When people talk about the church today, they typically talk about it as an institution or a business. I’ve heard people say “the church should be a hospital for sinners instead of a museum for saints,” which is true enough. But I wonder how it would change our perception if our main metaphor for church was not a static building or an institution, but something that actually moved under the power of wind or spirit. I wonder what would change if we traded our binary model of “leader” and “follower” for terms like captain, pilot, watchman, navigator, and crew. 

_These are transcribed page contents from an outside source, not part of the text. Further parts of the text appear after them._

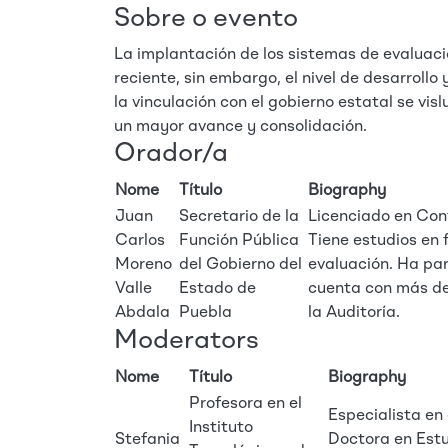
Sobre o evento
La implantación de los sistemas de evaluaci
reciente, sin embargo, el nivel de desarrollo
la vinculación con el gobierno estatal se v
un mayor avance y consolidación.
Orador/a
Nome
Título
Biography
Juan
Secretario de la
Licenciado en Con
Carlos
Función Pública
Tiene estudios en f
Moreno
del Gobierno del
evaluación. Ha par
Valle
Estado de
cuenta con más de 
Abdala
Puebla
la Auditoría.
Moderators
Nome
Título
Biography
Profesora en el
Especialista en
Instituto
Stefania
Doctora en Estu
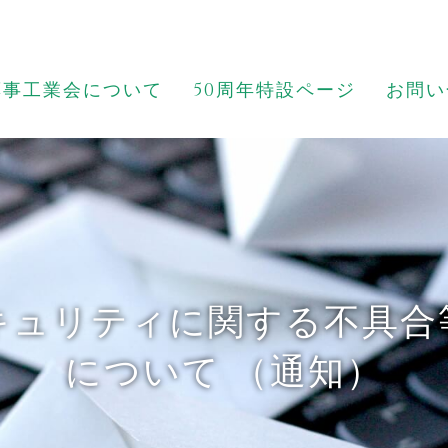
薬事工業会について
50周年特設ページ
お問い
キュリティに関する不具合
について （通知）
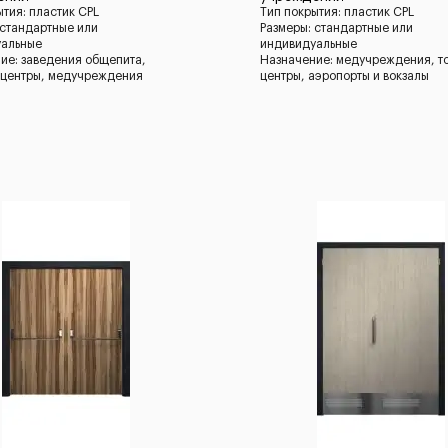
ытия: пластик CPL
Тип покрытия: пластик CPL
 стандартные или
Размеры: стандартные или
уальные
индивидуальные
ие: заведения общепита,
Назначение: медучреждения, т
 центры, медучреждения
центры, аэропорты и вокзалы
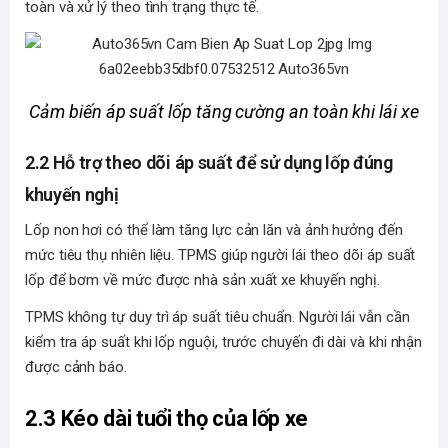
toàn và xử lý theo tình trạng thực tế.
Cảm biến áp suất lốp tăng cường an toàn khi lái xe
2.2 Hỗ trợ theo dõi áp suất để sử dụng lốp đúng
khuyến nghị
Lốp non hơi có thể làm tăng lực cản lăn và ảnh hưởng đến
mức tiêu thụ nhiên liệu. TPMS giúp người lái theo dõi áp suất
lốp để bơm về mức được nhà sản xuất xe khuyến nghị.
TPMS không tự duy trì áp suất tiêu chuẩn. Người lái vẫn cần
kiểm tra áp suất khi lốp nguội, trước chuyến đi dài và khi nhận
được cảnh báo.
2.3 Kéo dài tuổi thọ của lốp xe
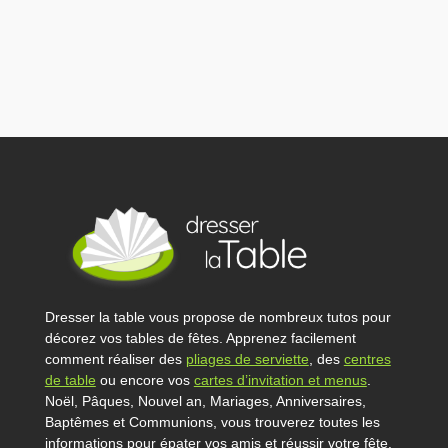
Dresser la table vous propose de nombreux tutos pour
décorez vos tables de fêtes. Apprenez facilement
comment réaliser des
pliages de serviette
, des
centres
de table
ou encore vos
cartes d’invitation et menus
.
Noël, Pâques, Nouvel an, Mariages, Anniversaires,
Baptêmes et Communions, vous trouverez toutes les
informations pour épater vos amis et réussir votre fête.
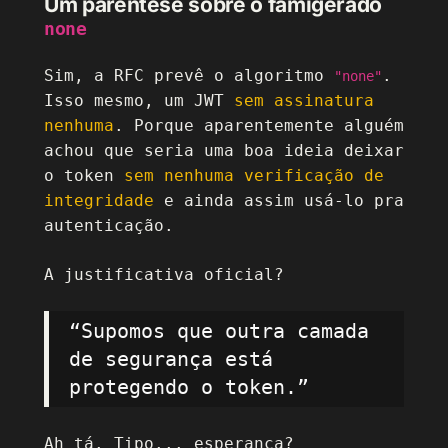
Um parêntese sobre o famigerado
none
Sim, a RFC prevê o algoritmo
.
"none"
Isso mesmo, um JWT
sem assinatura
nenhuma
. Porque aparentemente alguém
achou que seria uma boa ideia deixar
o token
sem nenhuma verificação de
integridade
e ainda assim usá-lo pra
autenticação.
A justificativa oficial?
“Supomos que outra camada
de segurança está
protegendo o token.”
Ah tá. Tipo... esperança?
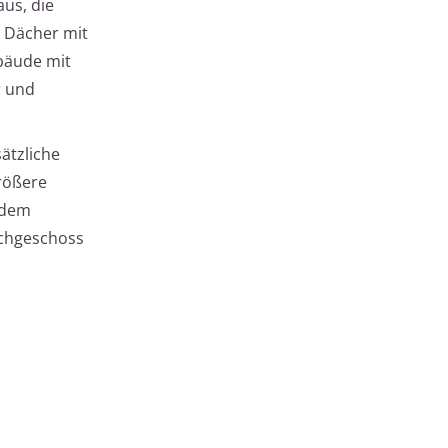
us, die
, Dächer mit
bäude mit
r und
ätzliche
größere
udem
achgeschoss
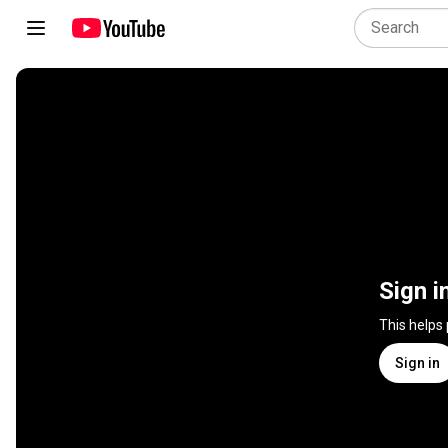
Sign i
This helps
Sign in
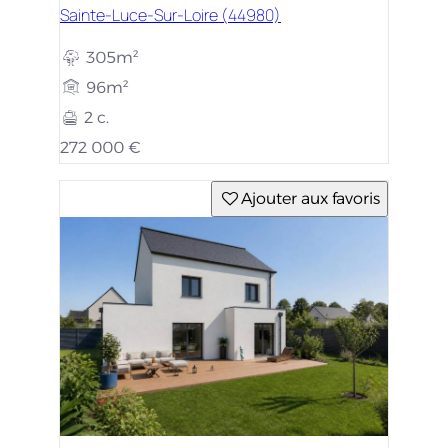
Sainte-Luce-Sur-Loire (44980)
305m²
96m²
2 c.
272 000 €
Ajouter aux favoris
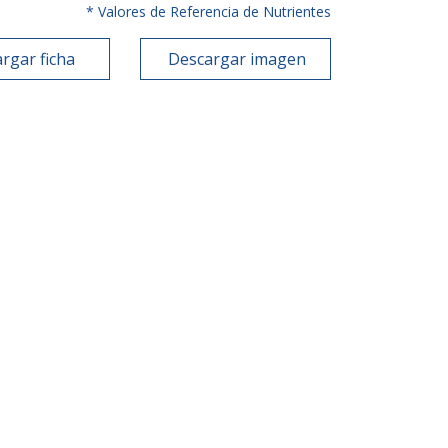
* Valores de Referencia de Nutrientes
rgar ficha
Descargar imagen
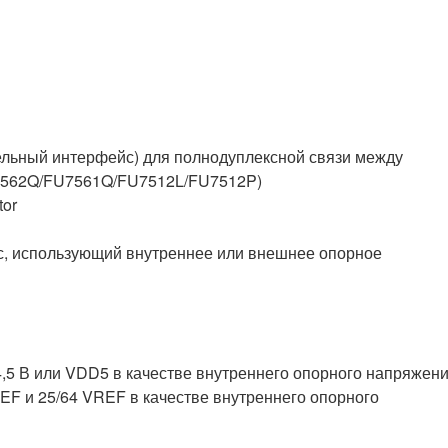
льный интерфейс) для полнодуплексной связи между
7562Q/FU7561Q/FU7512L/FU7512P)
tor
с, использующий внутреннее или внешнее опорное
,5 В или VDD5 в качестве внутреннего опорного напряжени
EF и 25/64 VREF в качестве внутреннего опорного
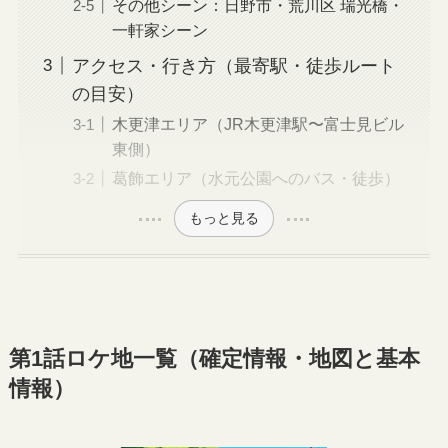
その他シーン：日野市・荒川区 瑞光橋・
一軒家シーン
アクセス・行き方（最寄駅・徒歩ルート
の目安）
木更津エリア（JR木更津駅〜富士見ビル
東側）
葛飾エリア（水元公園へのバス・徒歩）
もっと見る
第1話ロケ地一覧（確定情報・地図と基本
情報）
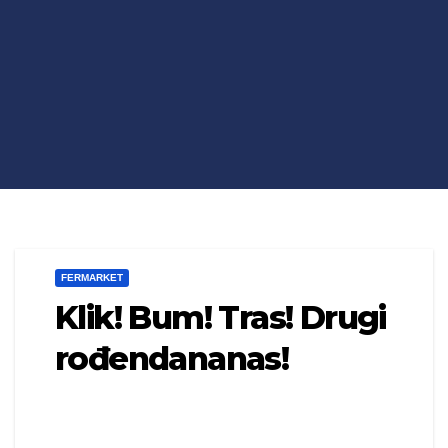
FERMARKET
Klik! Bum! Tras! Drugi
rođendananas!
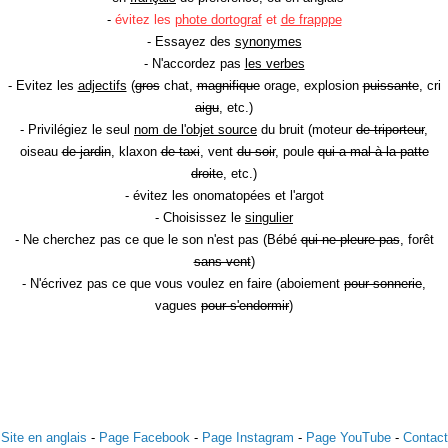
-
évitez les
phote dortograf
et
de frapppe
- Essayez des
synonymes
- N'accordez pas
les verbes
- Evitez les
adjectifs
(
gros
chat,
magnifique
orage, explosion
puissante
, cri
aigu
, etc.)
- Privilégiez le seul
nom de l'objet source
du bruit (moteur
de triporteur
,
oiseau
de jardin
, klaxon
de taxi
, vent
du soir
, poule
qui a mal à la patte
droite
, etc.)
- évitez les onomatopées et l'argot
- Choisissez le
singulier
- Ne cherchez pas ce que le son n'est pas (Bébé
qui ne pleure pas
, forêt
sans vent
)
- N'écrivez pas ce que vous voulez en faire (aboiement
pour sonnerie
,
vagues
pour s'endormir
)
Site en anglais
-
Page Facebook
-
Page Instagram
-
Page YouTube
-
Contact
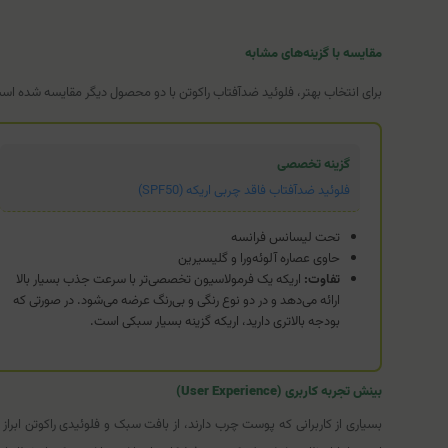
مقایسه با گزینه‌های مشابه
برای انتخاب بهتر، فلوئید ضدآفتاب راکوتن با دو محصول دیگر مقایسه شده اس
گزینه تخصصی
فلوئید ضدآفتاب فاقد چربی اریکه (SPF50)
تحت لیسانس فرانسه
حاوی عصاره آلوئه‌ورا و گلیسیرین
تفاوت:
اریکه یک فرمولاسیون تخصصی‌تر با سرعت جذب بسیار بالا
ارائه می‌دهد و در دو نوع رنگی و بی‌رنگ عرضه می‌شود. در صورتی که
بودجه بالاتری دارید، اریکه گزینه بسیار سبکی است.
بینش تجربه کاربری (User Experience)
بسیاری از کاربرانی که پوست چرب دارند، از بافت سبک و فلوئیدی راکوتن اب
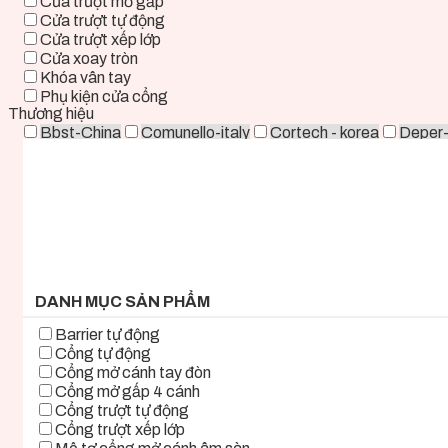
Cửa trượt mở gấp
Cửa trượt tự động
Cửa trượt xếp lớp
Cửa xoay tròn
Khóa vân tay
Phụ kiện cửa cổng
Thương hiệu
Bbst-China
Comunello-italy
Cortech - korea
Deper
Life - ITALY
Mirae-Korea
Tmt-Taiwan
Woosung - K
0 ₫ - 2.000.000 ₫
2.000.000 ₫ - 5.000.000 ₫
5.000.000 ₫ - 8.000.000 ₫
8.000.000 ₫ - 11.000.000 ₫
11.000.000 ₫ - 14.000.000 ₫
14.000.000 ₫ - 17.000.000 ₫
17.000.000 ₫+
DANH MỤC SẢN PHẨM
Barrier tự động
Cổng tự động
Cổng mở cánh tay đòn
Cổng mở gấp 4 cánh
Cổng trượt tự động
Cổng trượt xếp lớp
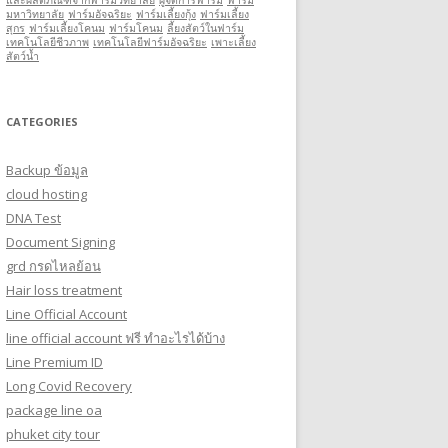
และผลิตภัณฑ์จากฟาร์มวิทยาลัย
ผู้จัดการฟาร์ม
ฟาร์ม
มหาวิทยาลัย
ฟาร์มอัจฉริยะ
ฟาร์มเลี้ยงกุ้ง
ฟาร์มเลี้ยง
สุกร
ฟาร์มเลี้ยงโคนม
ฟาร์มโคนม
ลี้ยงสัตว์ในฟาร์ม
เทคโนโลยีชีวภาพ
เทคโนโลยีฟาร์มอัจฉริยะ
เพาะเลี้ยง
สัตว์นํ้า
CATEGORIES
Backup ข้อมูล
cloud hosting
DNA Test
Document Signing
grd กรดไหลย้อน
Hair loss treatment
Line Official Account
line official account ฟรี ทําอะไรได้บ้าง
Line Premium ID
Long Covid Recovery
package line oa
phuket city tour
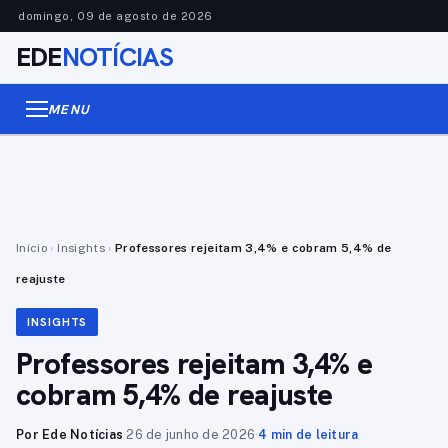
domingo, 09 de agosto de 2026
EDE
NOTÍCIAS
MENU
Início
›
Insights
›
Professores rejeitam 3,4% e cobram 5,4% de
reajuste
INSIGHTS
Professores rejeitam 3,4% e
cobram 5,4% de reajuste
Por Ede Notícias
·
26 de junho de 2026
·
4 min de leitura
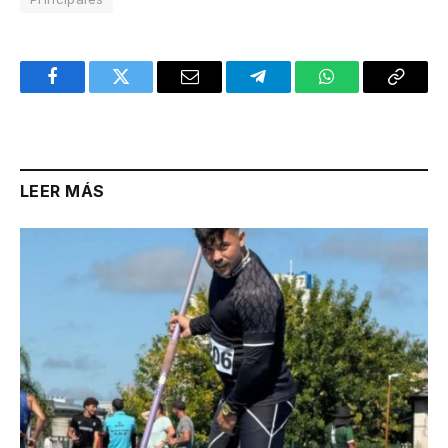
Facebook
Twitter
Email
Telegram
WhatsApp
Copy
Link
LEER MÁS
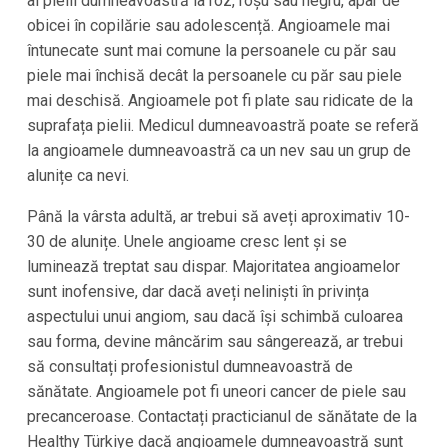
al pielii dumneavoastră la roz, roșu sau negru, apar de
obicei în copilărie sau adolescență. Angioamele mai
întunecate sunt mai comune la persoanele cu păr sau
piele mai închisă decât la persoanele cu păr sau piele
mai deschisă. Angioamele pot fi plate sau ridicate de la
suprafața pielii. Medicul dumneavoastră poate se referă
la angioamele dumneavoastră ca un nev sau un grup de
alunițe ca nevi.
Până la vârsta adultă, ar trebui să aveți aproximativ 10-
30 de alunițe. Unele angioame cresc lent și se
luminează treptat sau dispar. Majoritatea angioamelor
sunt inofensive, dar dacă aveți neliniști în privința
aspectului unui angiom, sau dacă își schimbă culoarea
sau forma, devine mâncărim sau sângerează, ar trebui
să consultați profesionistul dumneavoastră de
sănătate. Angioamele pot fi uneori cancer de piele sau
precanceroase. Contactați practicianul de sănătate de la
Healthy Türkiye dacă angioamele dumneavoastră sunt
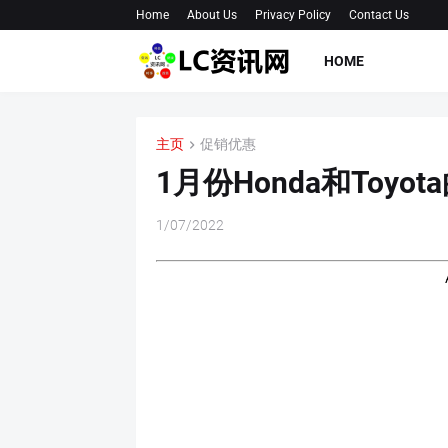
Home
About Us
Privacy Policy
Contact Us
HOME
主页
促销优惠
1月份Honda和Toyo
1/07/2022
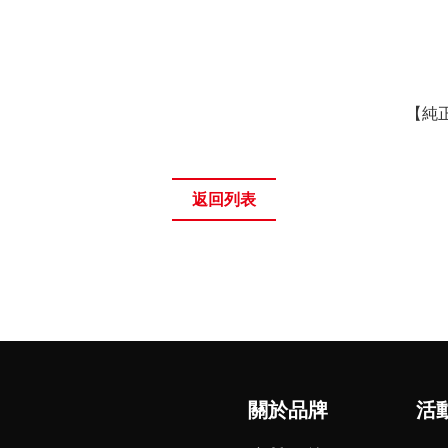
【純
返回列表
關於品牌
活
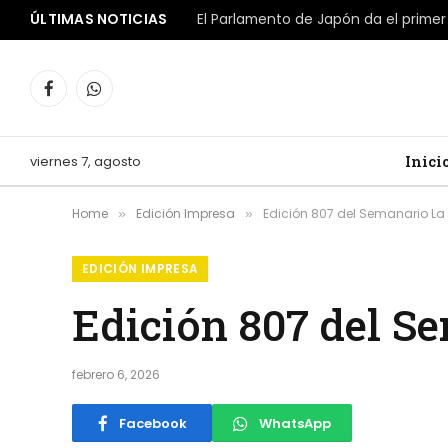
ÚLTIMAS NOTICIAS
Facebook
WhatsApp
viernes 7, agosto
Inici
Home
Edición Impresa
Edición 807 del Semanario La 
»
»
EDICIÓN IMPRESA
Edición 807 del S
febrero 6, 2026
Facebook
WhatsApp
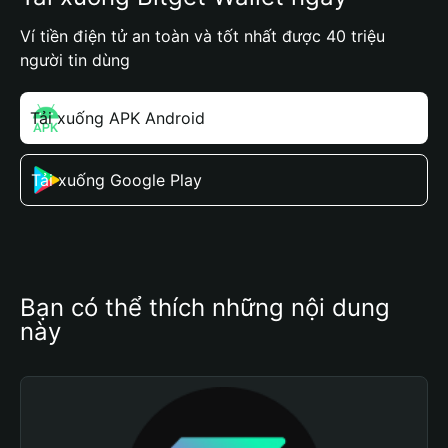
Ví tiền điện tử an toàn và tốt nhất được 40 triệu
người tin dùng
Tải xuống APK Android
Tải xuống Google Play
Bạn có thể thích những nội dung 
này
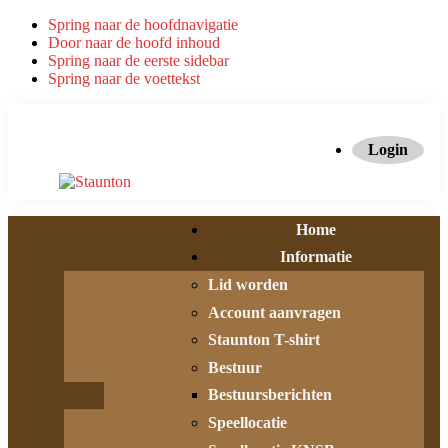
Spring naar de hoofdnavigatie
Door naar de hoofd inhoud
Spring naar de eerste sidebar
Spring naar de voettekst
Login
Home
Informatie
Lid worden
Account aanvragen
Staunton T-shirt
Bestuur
Bestuursberichten
Speellocatie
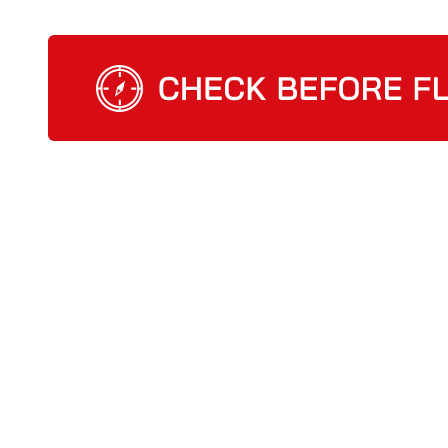
Check Before Flight - Vuoi entrare nel mondo d
Home
Cosa facciamo
CBF management so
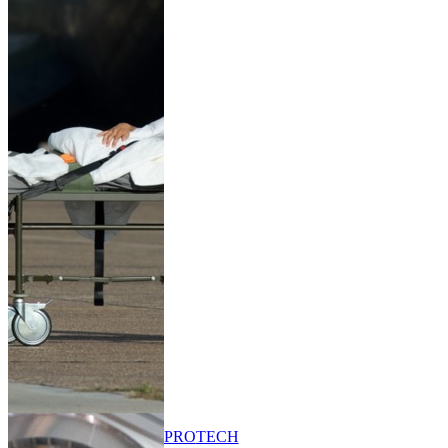
PRO
TECH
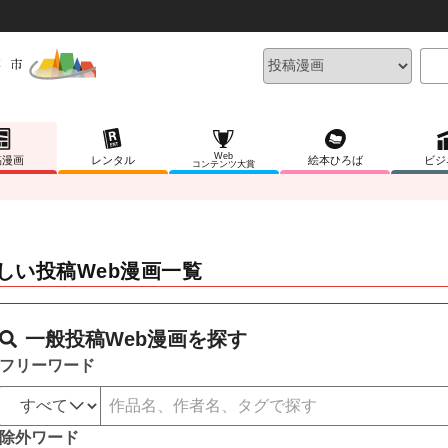
Web
稿漫画
レンタル
絵本ひろば
ビジ
コンテンツ大賞
しい投稿Web漫画一覧
一般投稿Web漫画を探す
フリーワード
除外ワード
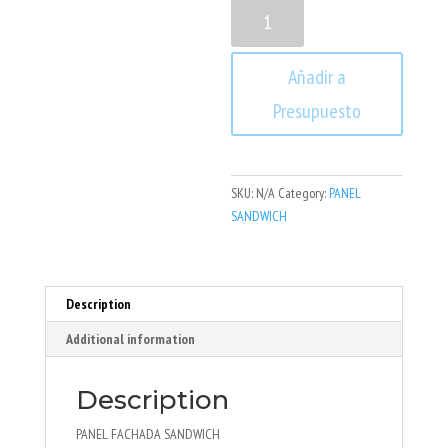
PANEL
FACHADA
SANDWICH
Añadir a
quantity
Presupuesto
SKU:
N/A
Category:
PANEL
SANDWICH
Description
Additional information
Description
PANEL FACHADA SANDWICH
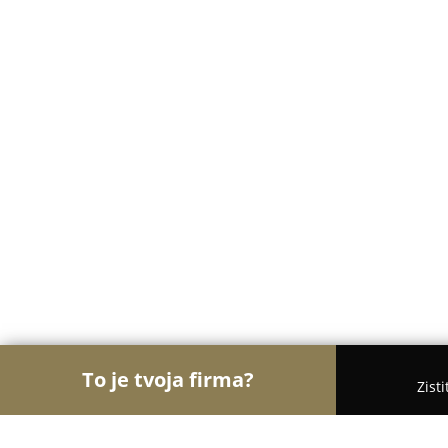
To je tvoja firma?
Zist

I snapped this photo in the Royal Observatory in London, England, in July. This is an exhibit about how the museum would curate exhibits in the future, considering England’s history of world colonization and the harm it has caused. I’ll return to this image, and how colonization plays into my sailing metaphor, later in my reflections.
Image description: A line drawing of a sailboat, with diverse crew. Large text reads “Our Guiding Concepts.” Banners on the boat read: habitability, adaptability, adversity, ingenuity, practicality, creativity, community, equality, identity. 

Prayer: Jesus who stills the storms, help us to be your competent crew. 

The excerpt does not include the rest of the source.